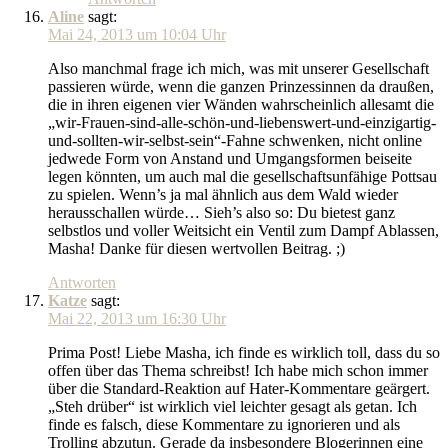
Aline
sagt:
Mai 24, 2013 um 10:04 Uhr
Also manchmal frage ich mich, was mit unserer Gesellschaft
passieren würde, wenn die ganzen Prinzessinnen da draußen,
die in ihren eigenen vier Wänden wahrscheinlich allesamt die
„wir-Frauen-sind-alle-schön-und-liebenswert-und-einzigartig-
und-sollten-wir-selbst-sein“-Fahne schwenken, nicht online
jedwede Form von Anstand und Umgangsformen beiseite
legen könnten, um auch mal die gesellschaftsunfähige Pottsau
zu spielen. Wenn’s ja mal ähnlich aus dem Wald wieder
herausschallen würde… Sieh’s also so: Du bietest ganz
selbstlos und voller Weitsicht ein Ventil zum Dampf Ablassen,
Masha! Danke für diesen wertvollen Beitrag. ;)
Antworten
Katze
sagt:
Mai 22, 2013 um 16:30 Uhr
Prima Post! Liebe Masha, ich finde es wirklich toll, dass du so
offen über das Thema schreibst! Ich habe mich schon immer
über die Standard-Reaktion auf Hater-Kommentare geärgert.
„Steh drüber“ ist wirklich viel leichter gesagt als getan. Ich
finde es falsch, diese Kommentare zu ignorieren und als
Trolling abzutun. Gerade da insbesondere Blogerinnen eine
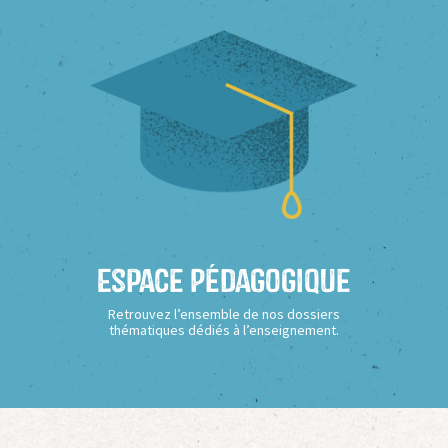
Espace Pédagogique
Retrouvez l’ensemble de nos dossiers
thématiques dédiés à l’enseignement.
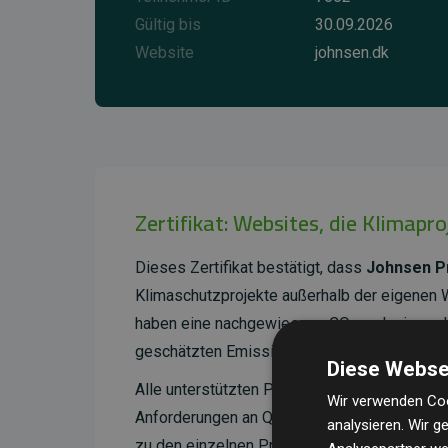
Gültig bis
30.09.2026
Website
johnsen.dk
Zertifikat: Websites, die Klimapr
Dieses Zertifikat bestätigt, dass
Johnsen Pr
Klimaschutzprojekte außerhalb der eigenen 
haben eine nachgewiesene CO₂-reduzierende
geschätzten Emissionen der Website entspri
Diese Webse
Alle unterstützten Projekte werden durch
Go
Wir verwenden Coo
Anforderungen an Qualität, tatsächliche Kli
analysieren. Wir 
zu den einzelnen Projekten finden
Sie hier.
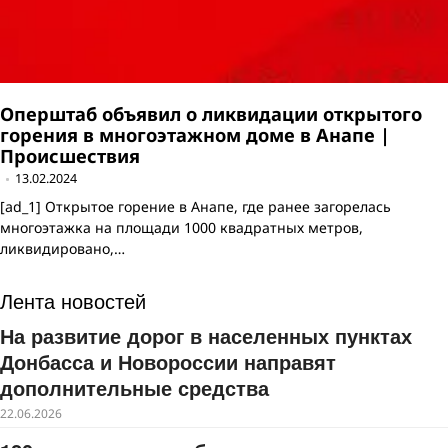
Оперштаб объявил о ликвидации открытого
горения в многоэтажном доме в Анапе |
Происшествия
13.02.2024
[ad_1] Открытое горение в Анапе, где ранее загорелась
многоэтажка на площади 1000 квадратных метров,
ликвидировано,…
Лента новостей
На развитие дорог в населенных пунктах
Донбасса и Новороссии направят
дополнительные средства
22.06.2026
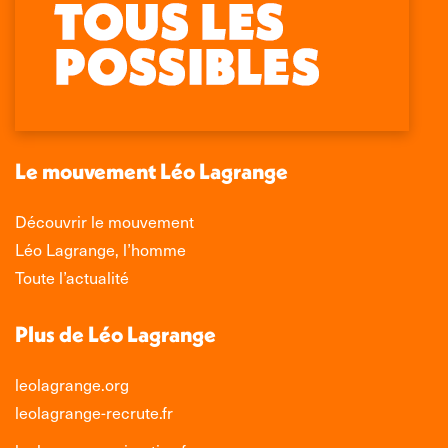
La
La
La
La
page
page
page
page
Facebook
X
LinkedIn
Instagram
s'ouvre
s'ouvre
s'ouvre
s'ouvre
dans
dans
dans
dans
une
une
une
une
nouvelle
nouvelle
nouvelle
nouvelle
Le mouvement Léo Lagrange
fenêtre
fenêtre
fenêtre
fenêtre
Découvrir le mouvement
Léo Lagrange, l’homme
Toute l’actualité
Plus de Léo Lagrange
leolagrange.org
leolagrange-recrute.fr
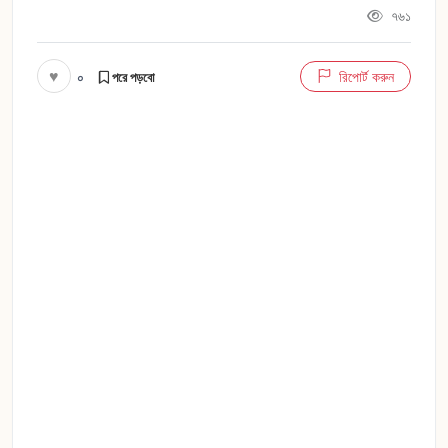
৭৬১
♥
০
রিপোর্ট করুন
পরে পড়বো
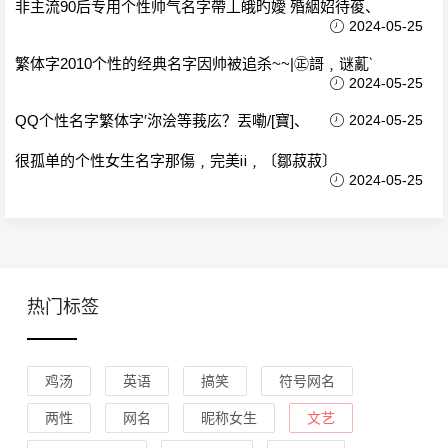
非主流90后专用个性帅气名字帶丄皒旳嬡 殙絪妱待葰、
2024-05-25
繁体字2010个性的经典名字因帅被追杀~~|㊣謌﹐谜薍‵
2024-05-25
QQ个性名字繁体字′沵浍等莪庅？丟嘞/[寶]、
2024-05-25
很孤单的个性女生名字那傷﹐完美ⅱ﹐〔鄒菽菽〕
2024-05-25
热门标签
鸡汤
英语
搞笑
符号网名
两性
网名
昵称女生
文艺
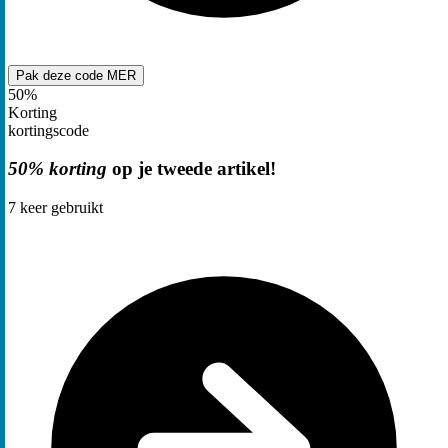
Pak deze code
MER
50%
Korting
kortingscode
50% korting
op je tweede artikel!
7
keer gebruikt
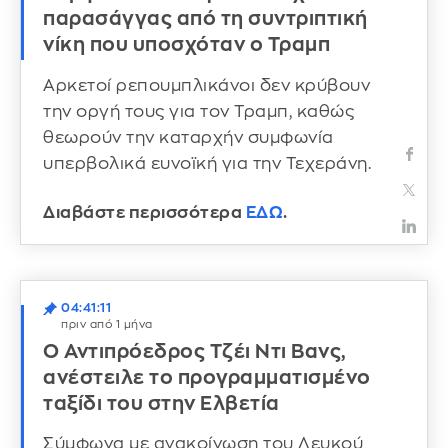
παρασάγγας από τη συντριπτική
νίκη που υποσχόταν ο Τραμπ
Αρκετοί ρεπουμπλικάνοι δεν κρύβουν
την οργή τους για τον Τραμπ, καθώς
θεωρούν την καταρχήν συμφωνία
υπερβολικά ευνοϊκή για την Τεχεράνη.
Διαβάστε περισσότερα
ΕΔΩ
.
04:41:11
πριν από 1 μήνα
Ο Αντιπρόεδρος Τζέι Ντι Βανς,
ανέστειλε το προγραμματισμένο
ταξίδι του στην Ελβετία
Σύμφωνα με ανακοίνωση του Λευκού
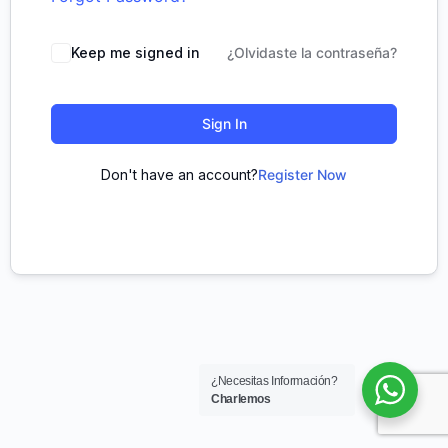
Keep me signed in
¿Olvidaste la contraseña?
Sign In
Don't have an account?
Register Now
¿Necesitas Información?
Charlemos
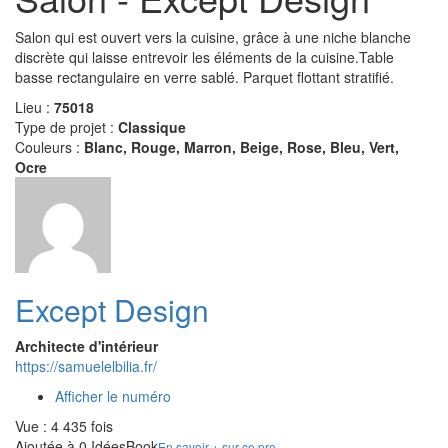
Salon qui est ouvert vers la cuisine, grâce à une niche blanche
discrète qui laisse entrevoir les éléments de la cuisine.Table
basse rectangulaire en verre sablé. Parquet flottant stratifié.
Lieu :
75018
Type de projet :
Classique
Couleurs :
Blanc, Rouge, Marron, Beige, Rose, Bleu, Vert,
Ocre
Except Design
Architecte d'intérieur
https://samuelelbilia.fr/
Afficher le numéro
Vue : 4 435 fois
Ajoutée à 0 IdéesBook
En savoir + sur ce pro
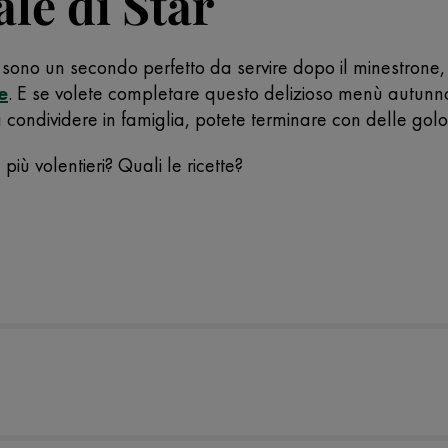
le di Star
 sono un secondo perfetto da servire dopo il minestrone, 
e
. E se volete completare questo delizioso menù autunn
condividere in famiglia, potete terminare con delle gol
più volentieri? Quali le ricette?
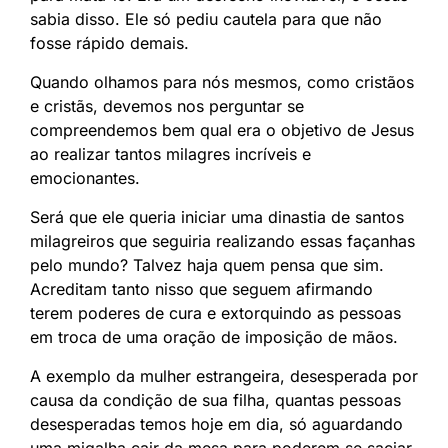
sabia disso. Ele só pediu cautela para que não
fosse rápido demais.
Quando olhamos para nós mesmos, como cristãos
e cristãs, devemos nos perguntar se
compreendemos bem qual era o objetivo de Jesus
ao realizar tantos milagres incríveis e
emocionantes.
Será que ele queria iniciar uma dinastia de santos
milagreiros que seguiria realizando essas façanhas
pelo mundo? Talvez haja quem pensa que sim.
Acreditam tanto nisso que seguem afirmando
terem poderes de cura e extorquindo as pessoas
em troca de uma oração de imposição de mãos.
A exemplo da mulher estrangeira, desesperada por
causa da condição de sua filha, quantas pessoas
desesperadas temos hoje em dia, só aguardando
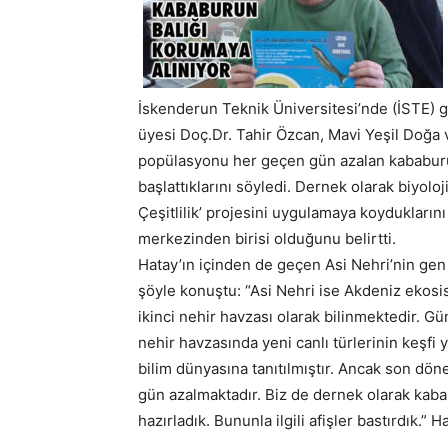
İskenderun Teknik Üniversitesi’nde (İSTE) gö
üyesi Doç.Dr. Tahir Özcan, Mavi Yeşil Doğa 
popülasyonu her geçen gün azalan kababurun
başlattıklarını söyledi. Dernek olarak biyoloj
Çeşitlilik’ projesini uygulamaya koydukları
merkezinden birisi olduğunu belirtti.
Hatay’ın içinden de geçen Asi Nehri’nin ge
şöyle konuştu: “Asi Nehri ise Akdeniz ekosi
ikinci nehir havzası olarak bilinmektedir. Gü
nehir havzasında yeni canlı türlerinin keşfi 
bilim dünyasına tanıtılmıştır. Ancak son dön
gün azalmaktadır. Biz de dernek olarak kabab
hazırladık. Bununla ilgili afişler bastırdık.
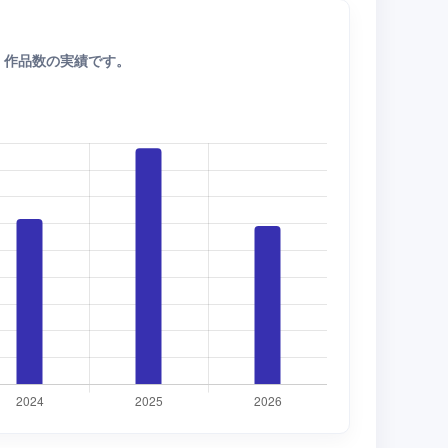
・作品数の実績です。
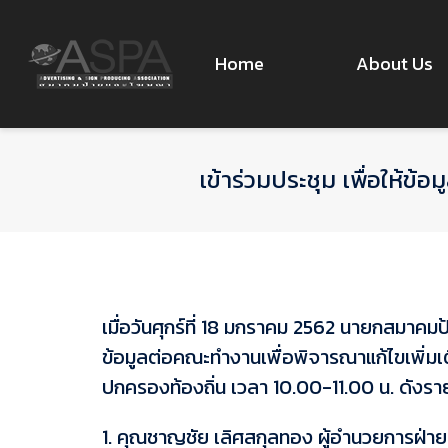
Home
About Us
เข้าร่วมประชุม เพื่อให้ข
เมื่อวันศุกร์ที่ 18 มกราคม 2562 นายกสมาค
ข้อมูลต่อคณะทำงานเพื่อพิจารณาแก้ไขเพิ่มเ
ปกครองท้องถิ่น เวลา 10.00-11.00 น. ดังรา
1. คุณชาญชัย เลิศสกุลทอง ผู้อำนวยการฝ่ายธ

.....

What to produce – The lines to copy are those above that contain the string "leolagrange".

Expected answer –
leolagrange.org
leolagrange-recrute.fr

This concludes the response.